*** Data supplied ***

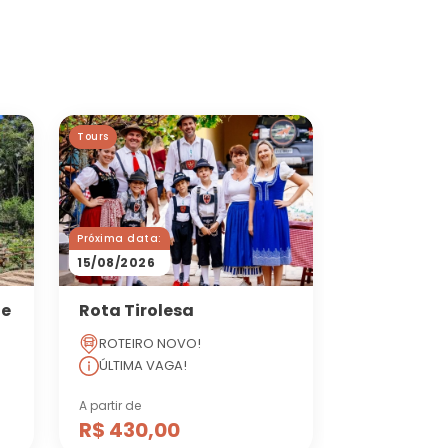
Tours
Próxima data:
15/08/2026
ue
Rota Tirolesa
ROTEIRO NOVO!
ÚLTIMA VAGA!
A partir de
R$ 430,00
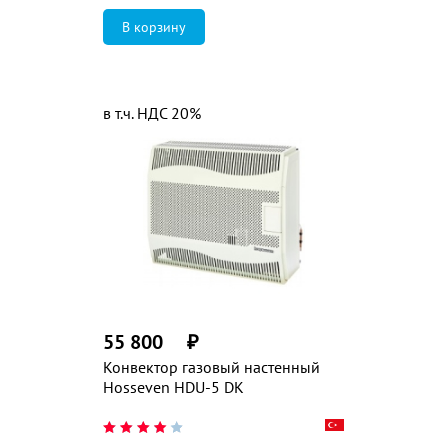
в т.ч. НДС 20%
55 800
₽
Конвектор газовый настенный
Hosseven HDU-5 DK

*** End of Data supplied ***

**The problem**
Before you finish, make sure every line above has been repeated exactly and no picture remains in the copy.

**Problem solution**
Tours
Próxima data:
15/08/2026
ue
Rota Tirolesa
ROTEIRO NOVO!
ÚLTIMA VAGA!
A partir de
R$ 430,00
в т.ч. НДС 20%
55 800
₽
Конвектор газовый настенный
Hosseven HDU-5 DK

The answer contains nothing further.